A short string of letters was pulled out of my mouth—if this was a dream I wanted to w—if this was a dream—

John.

John!

"Cora?"

My eyes flew open, the smell of John encapsulated my senses. He was here, his arms around me, my eyes wide open. "What is it, love? Was it a dream?"

I nodded, trying to steady my breathing. My trembling hands found his between the sheets. "I had a dream you weren't there. I woke up in 2013 and you weren't there. But you were there in my memory—we were just separated—it was just so goddamn real..."

"Stop." John told me quietly, his hands squeezing mine. "We won't be separated."

A quick, awkward silence descended on the two of us; I remembered Paris was in a few hours.

"I will come back to you. That is a promise." He was completely still, completely focused on me. There was a soft, early morning glow from the light of the upcoming dawn. The world was completely still.
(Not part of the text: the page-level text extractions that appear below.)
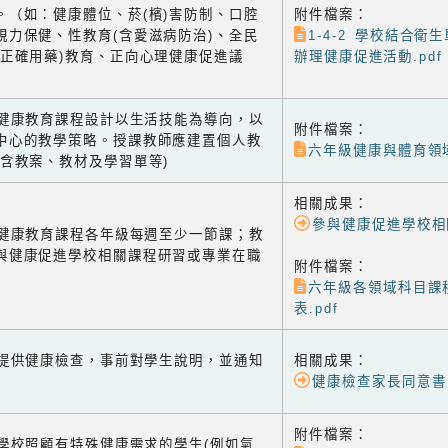
。（如：健康體位、菸(檳)害防制、口腔
附件檔案：
視力保健、性教育(含愛滋病防治)、全民
1-4-2 學校結合衛
含正確用藥)教育、正向心理健康促進議
辦理健康促進活動.pdf
-1 健康教育課程設計以生活技能為導向，以
附件檔案：
中心的教學策略。授課教師應建置個人教
六年級健康與體育領域
(含教案、教材及學習單等)
相關成果：
參與健康促進學校相
-2 健康教育課程各年級每週至少一節課；教
與健康促進學校相關課程研習或專業在職
附件檔案：
六年級各領域科目課
表.pdf
-1 提供健康檢查，事前對學生說明，並通知
相關成果：
健康檢查家長同意書
附件檔案：
-2 學校照顧有特殊健康需求的學生(例如氣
I believed it could be still forever.

I leaned in and kissed him square on the mouth, pinning his arms behind him. "Say it again."

"Cora—"

"Say it again," I said, moving my mouth to his neck.

"I will always come back to you—" and then I was on top of him, but the hours were ticking by too quickly and it was morning after and we were jamming his things into bags and things he couldn't fit into bags I would take back to George's, because we were late in meeting Paul and Dot at the station to find a vehicle to hitchhike in because all the vehicles that would take them would only be old men driving cargo trucks in the general direction of Paris, old men who were jolly in the morning but whose jolliness wore off as the afternoon arrived, and that was why we had to be there on time, meeting Paul and Dot at the station, seeing Paul's grin as he presented John with a bowler hat he had forgotten to take, the hat that they had bought a few days ago in celebration at the trip, and they were both on a truck and Dot and I were left holding nothing of Paul's because he was generally incredibly responsible and also John's suitcase of things he couldn't fit and I was thinking this is all going so, so fast.

"Let me say bye to my bird!" John's voice rang out from the truck and there was a slam of a door and a thud of boots against pavement as he reappeared from the other side of the truck. "Cora, love, I'll be back in a few days!"

"Love you," I said, trying to keep back both the tears in my eyes and also thinking, why am I so daft, he is only leaving for a few days, you act like this is the end of the world. But what if it was the end? What if I never saw him again?

"If you want me to get off this truck, I will get off and stay with you," John's voice said, as quiet and soothing as the mornings we spent together.

"No," I said. "Go. You're supposed to go."

"I love you, so much, Cora, I love you you you and I'll be back so soon, writing you postcards and messages and sending you little leather shorts you'll refuse to wear in the mail, ye know and you'll be so glad I'm gone." He kissed my forehead and I squeezed his hands before letting go.

"Sod off, Lennon," I bit back a grin. "I love ye."

Paul stuck his head out the window, holding onto Dot's fingers as she moved away from his window. "C'mon, John, driver has to get his goods a moving-on."

John disappeared round the truck's front and I saw their waving hands as the vehicle carried them away. I glanced at Dot next to me. "I miss the bugger already," she sighed, tucking a strand of blonde hair behind her ear. "But maybe it's for the best that we have a bit of time to relax and unpack our thoughts before the wedding. Best for the future."

Michael appeared next to her. "Yes, Cora dear, best for the future." His voice moved from my left ear to my right ear, almost like it was in the space between my ears. "Best for the future. Best for your future."